Rev. Odont. Mex vol.15 no.4 Ciudad de México Out./Dez. 2011

 

Original research

 

Calcium hydroxide influence and intrachannel medication in apical leakage

 

Jeanette Sanchez Ortega,* Jorge Guerrero,§ Haroldo Elorza,II Raul Luis Garcia Aranda

 

* Graduate, Endodontics specialty, National School of Dentistry, National University of Mexico.

§ Graduate School Professor, Dental Materials Laboratory, National School of Dentistry, National University of Mexico.

II Graduate School Professor. Statistics. National School of Dentistry, National University of Mexico.

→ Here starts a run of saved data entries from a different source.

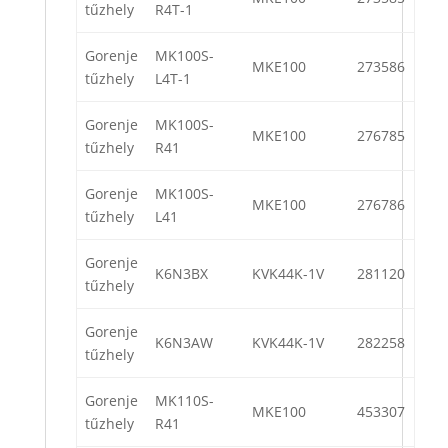
tűzhely
R4T-1
Gorenje
MK100S-
MKE100
273586
tűzhely
L4T-1
Gorenje
MK100S-
MKE100
276785
tűzhely
R41
Gorenje
MK100S-
MKE100
276786
tűzhely
L41
Gorenje
K6N3BX
KVK44K-1V
281120
tűzhely
Gorenje
K6N3AW
KVK44K-1V
282258
tűzhely
Gorenje
MK110S-
MKE100
453307
tűzhely
R41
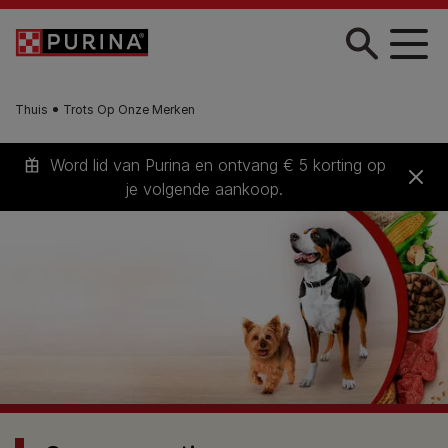
Skip to main content
Thuis
Trots Op Onze Merken
Word lid van Purina en ontvang € 5 korting op
je volgende aankoop.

Graduate School Professor, Endodontics, National School of Dentistry, National University of Mexico.

Correspondence

 

Received: 24 March 2010.
Accepted: 7 April 2010.

 

ABSTRACT

The purpose of this study was to determine the amount of remaining Ca(OH)2 after three removal techniques as well as determining its influence on apical seal. Eighty extracted mandibular premolars were prepared with ProTaper system®, dressed with Ca(OH)2 paste and stored 10% humidity at 37 °C for 7 days. Experimental groups according to the removal technique were: NaCIO 2.5% + EDTA (G1), NaCIO 2.5% + EDTA 18% and ultrasonic activation (G2); NaCIO and ultrasonic activation (G3). Forty teeth were longitudinally split in order to measure remaining Ca(OH)2. The other 40 specimens were obturated with ultrasonic condensation of gutta-percha technique. These teeth were cleared and apical leakage was measured. Statistical analysis showed difference among groups with respect to Ca(OH)2 removal (P < 0.03), Group G2 showed least amount of remaining Ca(OH)2. Likewise, leakage results showed statistical difference among groups (P < 0.01). Group 2 showed best results with respect to leakage. There was no statistical difference between groups 1 and 3. Conclusion: Irrigation with NaCIO 2.5% EDTA 18% and ultrasonic activation proved to be most effective in removing Ca(OH)2 from canal walls. Calcium hydroxide medication residuals inside canals might increase apical leakage.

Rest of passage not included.